Using VMWare, we were able to take advantage of their VAAI – vSphere storage APIs Array Integration.  This set of APIs interacts with storage to perform the clones.  By ensuring that our VM guests’ VMDKs were all on the same datastore we also ensured that they were all on the same aggregate on the filer (we have a NetApp, your terminology may be different), and this allowed the storage component to simply create snapshots for the VMWare clone process.  This took under 15 minutes to complete for all three servers, instead of over 4 hours, which was great!  We had our safety net.
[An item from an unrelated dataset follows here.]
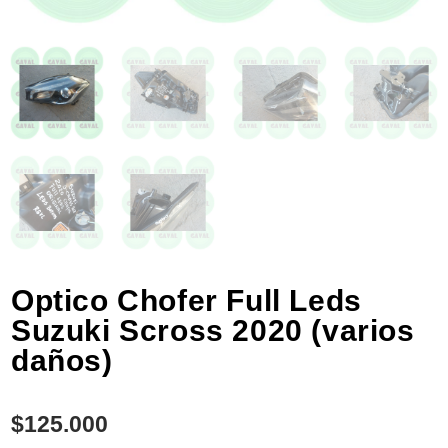
Optico Chofer Full Leds
Suzuki Scross 2020 (varios
daños)
$
125.000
Next I wanted to figure out the fastest way to upgrade from SQL 2008R2 to SQL 2016.  I had tested some other cases of doing in-place upgrades and they all just worked, so I figured we could first try that.  Because these are all VMs, and all of our database files are all on VMDKs (including system databases, errorlog files, etc.; nothing on the C drive!), we could move the VMDKs from one server to another, and then do an in-place SQL upgrade because you can’t simply copy the system databases (master, msdb) from a prior version of SQL Server and have it work.  There are some gotchas here.  Our servers are built with the same layout for drives:

  • C – OS
  • D – application installs (some older servers do not have this)
  • I – Main data and SQL system database files
  • J – Database log files
  • K – TempDB files

But not all of our older CRM servers were built to this standard; specifically SQL Server would be installed on the C drive instead of the new D drive.  More on this a little later.
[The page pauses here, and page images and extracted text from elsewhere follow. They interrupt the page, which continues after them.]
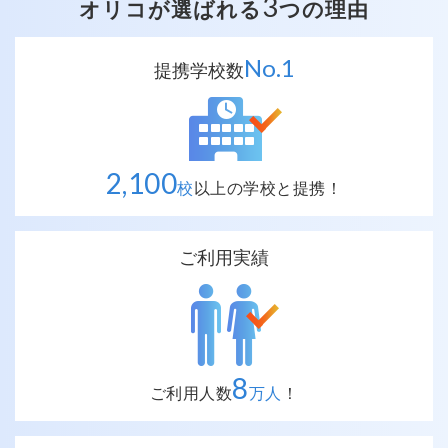
3
オリコが選ばれる
つの理由
No.
1
提携学校数
2,100
校
以上の
学校と提携！
ご利用実績
8
ご利用人数
万人
！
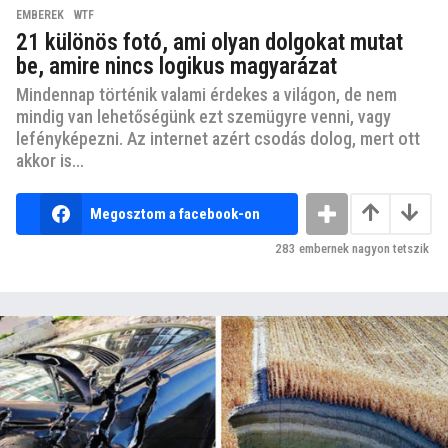
EMBEREK
,
WTF
21 különös fotó, ami olyan dolgokat mutat
be, amire nincs logikus magyarázat
Mindennap történik valami érdekes a világon, de nem
mindig van lehetőségünk ezt szemügyre venni, vagy
lefényképezni. Az internet azért csodás dolog, mert ott
akkor is...
Megosztom a facebook-on
283
embernek nagyon tetszik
Basically we would have this process:

  1. Existing server is SQL1
    1. Windows 2008R2
    2. SQL 2008R2
  2. Build new server SQL2
    1. Windows 2012R2
    2. SQL 2008R2   ** This is important!  Needs to be the exact same version/build
  3. (do a bunch of other prep work, specific to our environment)
  4. Shut off SQL1
  5. Rename SQL1 to SQL1_OLD
  6. Rename SQL2 to SQL1
  7. Delete the VMDKs from SQL1
  8. Move the VMDKs from SQL1_OLD to SQL1
  9. Bring up SQL server on SQL1 (Windows 2012R2)

From here SQL Server would not necessarily work; the data directories on the drives were “I:\MSSQL10_50.MSSQLSERVER” but the startup parameters were using our new build of “I:\SQLServer\MSSQL10_50.MSSQLSERVER”, so I simply moved the directory to the expected location.    With this we need to start SQL Server without recovering any databases, then change the locations of those databases in master. Unlike what some web sites claim, SQL does not need to be started in single-user mode to do this.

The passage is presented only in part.